Ирья фыркнула.
— А не нравится, так себе заберу!
Но в темных глазах мелькнула обида. Даже совестно сделалось.
— Очень красивые бусы, правда! Но… я думала попросить у князя послать родным весточку. А ну как он не согласится? Скажет, что уже дал подарок…
Голос предательски дрогнул. А Ирья расхохоталась.
— Глупая! Ему сокола послать — вот как просто! — и щелкнула пальцами. — Сегодня и попросишь. А пока давай собираться. Скоро позовут к трапезе.
И это было ужасно!
Забава еще слишком хорошо помнила, как сидела с наложницами за одним столом.
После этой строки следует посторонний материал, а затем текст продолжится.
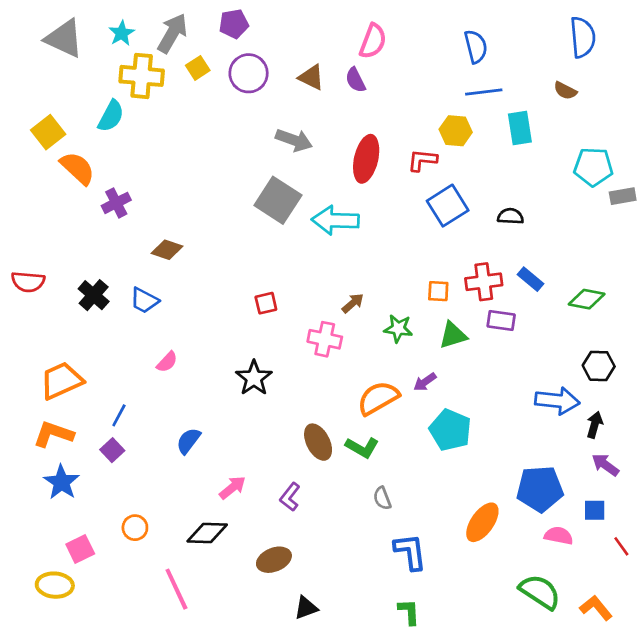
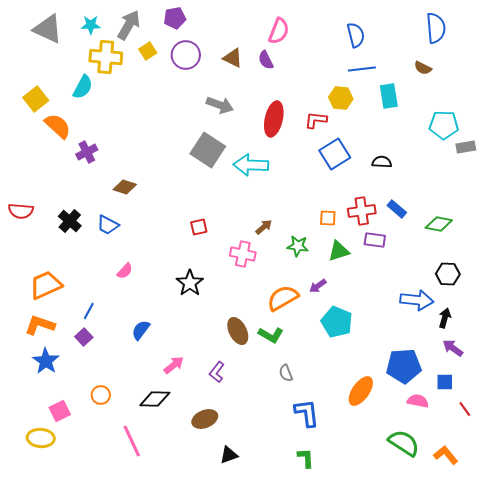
cyan star: (122, 33) -> (91, 25), turned 30

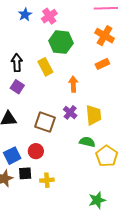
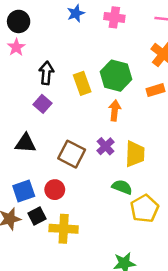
blue star: (25, 15) -> (76, 13), moved
pink cross: (49, 16) -> (114, 17), moved, turned 35
green hexagon: (61, 42) -> (116, 76), moved
black square: (25, 173) -> (37, 216), turned -32
yellow cross: (47, 180) -> (64, 229), size x1.5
Все эти косые взгляды, шепотки и ядовитые ухмылки совсем не помогали аппетиту. Но ничего не поделать. Уже радость, что спала она в отдельной комнате.
Еще раз огладив шелковое платье и откинув за спину косу, Забава поднялась.
— И бусы не забудь, — отдала драгоценность Ирья, — они как раз к платью. Зелененькие.
Эх… Глупо было мечтать, что смотрительница забудет. Пришлось надеть. Как будто гадюку вокруг шеи обернула!
Ирья же осталась довольна.
Вместе они спустились к горнице, в которой проходила трапеза. И как же тяжело было входить под расписные бревенчатые своды! Дюжина взглядов впились в нее острыми стрелами. И сколько же злобы полыхало в глазах девушек! Казалось, даже воздух загустел, становясь похожим на разъедающие воды Чуди.
Забава едва заставляла себя передвигать ноги.
Готова была не есть совсем. Сбежать! Да кто ж позволит… Еще и место ей выделили аккурат посередке стола.
Как главной…
В полной тишине она прошла к выставленной тарелке и села.
По обе руки тут же очутились девушки, чьих имен она не запомнила.
— Как спалось, душенька? — прошипела левая. — Отдохнула?
Забава только кивнула. Говорить не могла — язык отнялся.
— Тебе нужно хорошо питаться, — вторила правая. — Сил должно быть много…
И захихикали.
Фу, какие же они гадкие! Забава тоскливо оглядела горницу. Ирье будто дела нет, знай себе командует, куда ставить яства. Стража у дверей не шелохнется, но взгляд скучный — им тоже все равно на девичьи склоки. Ярина болтает с соседкой… Удивительно! Забаве казалось, она должна злословить больше всех. Ведь чернокудрая красавца так хочет обратно к Властимиру под бок.
А мавки, сидевшие рядом, все шептали гадости.
Но Забава постаралась думать о пище. Раньше съест — раньше уйдет. Вот только каша какая-то странная. Будто пригорела малость… А через мгновение у нее так скрутило живот, что перед глазами поплыло.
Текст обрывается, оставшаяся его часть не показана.